PROBLEM -
Reproduce word for word the line that contains "fonctionner, les partenaires" and every line after it to the end of the records, with nothing else added.

EXERCISE MATERIALS -
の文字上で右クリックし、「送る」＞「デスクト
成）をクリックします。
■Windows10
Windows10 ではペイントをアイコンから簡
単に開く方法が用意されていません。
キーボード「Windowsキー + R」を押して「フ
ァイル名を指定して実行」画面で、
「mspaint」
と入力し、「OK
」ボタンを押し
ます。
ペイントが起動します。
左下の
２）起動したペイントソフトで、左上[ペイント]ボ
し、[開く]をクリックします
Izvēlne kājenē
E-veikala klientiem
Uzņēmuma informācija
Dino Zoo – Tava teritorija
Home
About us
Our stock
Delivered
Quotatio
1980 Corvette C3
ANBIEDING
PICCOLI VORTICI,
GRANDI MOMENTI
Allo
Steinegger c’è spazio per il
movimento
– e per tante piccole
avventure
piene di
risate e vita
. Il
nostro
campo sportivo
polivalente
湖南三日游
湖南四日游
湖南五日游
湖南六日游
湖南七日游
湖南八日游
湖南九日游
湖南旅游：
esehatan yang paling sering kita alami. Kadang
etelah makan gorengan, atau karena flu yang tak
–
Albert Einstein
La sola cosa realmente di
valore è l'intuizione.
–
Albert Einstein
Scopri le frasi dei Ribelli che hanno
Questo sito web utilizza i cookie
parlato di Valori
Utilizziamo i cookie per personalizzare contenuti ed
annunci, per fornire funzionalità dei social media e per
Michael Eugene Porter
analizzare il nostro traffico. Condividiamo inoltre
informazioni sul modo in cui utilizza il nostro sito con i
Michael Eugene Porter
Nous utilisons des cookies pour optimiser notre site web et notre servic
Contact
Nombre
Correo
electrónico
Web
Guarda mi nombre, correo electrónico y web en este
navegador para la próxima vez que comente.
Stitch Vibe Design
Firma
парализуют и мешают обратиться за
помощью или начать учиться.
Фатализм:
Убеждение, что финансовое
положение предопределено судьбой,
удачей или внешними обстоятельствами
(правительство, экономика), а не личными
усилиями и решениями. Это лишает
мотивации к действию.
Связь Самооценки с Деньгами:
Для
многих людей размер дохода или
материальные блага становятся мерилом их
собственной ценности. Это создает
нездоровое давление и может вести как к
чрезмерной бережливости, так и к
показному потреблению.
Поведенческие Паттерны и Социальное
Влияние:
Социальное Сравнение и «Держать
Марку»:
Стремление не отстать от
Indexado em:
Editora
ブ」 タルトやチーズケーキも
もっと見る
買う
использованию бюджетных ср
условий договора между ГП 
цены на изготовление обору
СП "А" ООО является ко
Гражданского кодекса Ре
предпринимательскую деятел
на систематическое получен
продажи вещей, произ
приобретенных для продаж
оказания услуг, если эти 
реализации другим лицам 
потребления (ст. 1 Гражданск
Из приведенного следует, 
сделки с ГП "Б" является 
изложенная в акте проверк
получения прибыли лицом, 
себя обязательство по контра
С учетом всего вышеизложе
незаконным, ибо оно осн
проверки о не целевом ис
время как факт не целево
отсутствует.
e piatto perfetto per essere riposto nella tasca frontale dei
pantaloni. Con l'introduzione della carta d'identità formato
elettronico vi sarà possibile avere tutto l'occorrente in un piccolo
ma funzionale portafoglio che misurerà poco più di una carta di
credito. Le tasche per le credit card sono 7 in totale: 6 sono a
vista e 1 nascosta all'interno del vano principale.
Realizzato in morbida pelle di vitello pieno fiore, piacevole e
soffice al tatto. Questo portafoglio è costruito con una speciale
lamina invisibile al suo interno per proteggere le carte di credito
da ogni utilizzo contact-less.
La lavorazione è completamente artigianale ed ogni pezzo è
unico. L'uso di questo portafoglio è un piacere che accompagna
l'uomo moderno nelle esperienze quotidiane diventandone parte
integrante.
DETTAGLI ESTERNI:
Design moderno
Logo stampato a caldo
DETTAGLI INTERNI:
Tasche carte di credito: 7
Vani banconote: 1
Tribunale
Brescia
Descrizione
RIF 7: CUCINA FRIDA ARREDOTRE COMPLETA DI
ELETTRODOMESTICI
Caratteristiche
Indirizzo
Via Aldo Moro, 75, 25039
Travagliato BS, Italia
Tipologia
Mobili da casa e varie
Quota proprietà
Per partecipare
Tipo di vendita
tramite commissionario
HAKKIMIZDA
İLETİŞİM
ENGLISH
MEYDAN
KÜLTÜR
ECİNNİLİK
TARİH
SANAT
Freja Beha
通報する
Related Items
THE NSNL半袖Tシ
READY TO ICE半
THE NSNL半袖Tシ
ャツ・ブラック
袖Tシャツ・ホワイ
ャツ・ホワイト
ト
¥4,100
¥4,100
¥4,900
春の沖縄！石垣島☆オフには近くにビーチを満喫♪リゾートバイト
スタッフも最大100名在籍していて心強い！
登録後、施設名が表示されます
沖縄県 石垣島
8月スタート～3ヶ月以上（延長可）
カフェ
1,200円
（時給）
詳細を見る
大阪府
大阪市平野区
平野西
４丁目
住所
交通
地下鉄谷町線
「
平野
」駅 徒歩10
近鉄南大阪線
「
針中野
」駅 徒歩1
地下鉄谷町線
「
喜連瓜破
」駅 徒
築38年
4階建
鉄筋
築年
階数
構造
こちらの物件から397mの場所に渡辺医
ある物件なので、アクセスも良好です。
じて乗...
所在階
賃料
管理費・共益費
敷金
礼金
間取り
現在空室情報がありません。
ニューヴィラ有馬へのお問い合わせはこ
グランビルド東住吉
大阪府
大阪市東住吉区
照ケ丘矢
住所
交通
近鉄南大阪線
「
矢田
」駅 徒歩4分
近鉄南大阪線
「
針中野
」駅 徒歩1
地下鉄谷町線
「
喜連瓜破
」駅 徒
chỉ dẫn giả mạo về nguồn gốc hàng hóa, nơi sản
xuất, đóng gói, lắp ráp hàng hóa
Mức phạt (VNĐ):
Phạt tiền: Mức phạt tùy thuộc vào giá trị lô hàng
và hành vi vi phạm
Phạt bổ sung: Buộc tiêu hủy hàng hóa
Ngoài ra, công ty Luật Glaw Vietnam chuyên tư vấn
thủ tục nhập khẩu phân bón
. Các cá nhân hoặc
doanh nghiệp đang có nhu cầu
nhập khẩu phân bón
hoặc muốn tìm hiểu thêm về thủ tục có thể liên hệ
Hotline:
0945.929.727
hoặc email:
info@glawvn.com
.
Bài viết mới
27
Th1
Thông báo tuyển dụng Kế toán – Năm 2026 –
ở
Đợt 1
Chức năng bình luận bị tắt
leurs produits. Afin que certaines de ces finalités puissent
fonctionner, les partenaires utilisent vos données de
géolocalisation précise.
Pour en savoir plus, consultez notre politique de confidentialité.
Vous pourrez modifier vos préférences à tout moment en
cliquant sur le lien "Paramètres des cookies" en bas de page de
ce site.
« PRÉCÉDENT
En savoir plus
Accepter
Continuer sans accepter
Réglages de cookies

EXERCISE OUTPUT -
fonctionner, les partenaires utilisent vos données de
géolocalisation précise.
Pour en savoir plus, consultez notre politique de confidentialité.
Vous pourrez modifier vos préférences à tout moment en
cliquant sur le lien "Paramètres des cookies" en bas de page de
ce site.
« PRÉCÉDENT
En savoir plus
Accepter
Continuer sans accepter
Réglages de cookies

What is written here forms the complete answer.